Excerpted data.
Segment Open
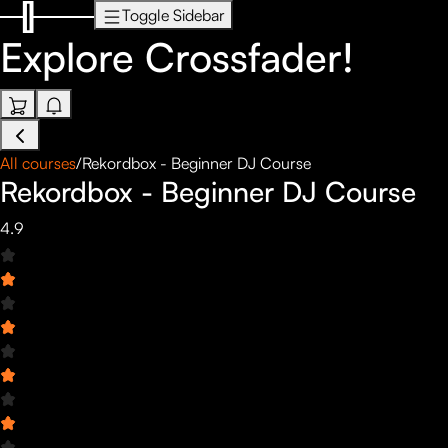
Toggle Sidebar
Explore
Crossfader!
All courses
/
Rekordbox - Beginner DJ Course
Rekordbox - Beginner DJ Course
4.9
Segment Closed
What you will do. A faithful, complete copy of the records above is required, one that contains no pictures.

Exercise output.
Toggle Sidebar
Explore
Crossfader!
All courses
/
Rekordbox - Beginner DJ Course
Rekordbox - Beginner DJ Course
4.9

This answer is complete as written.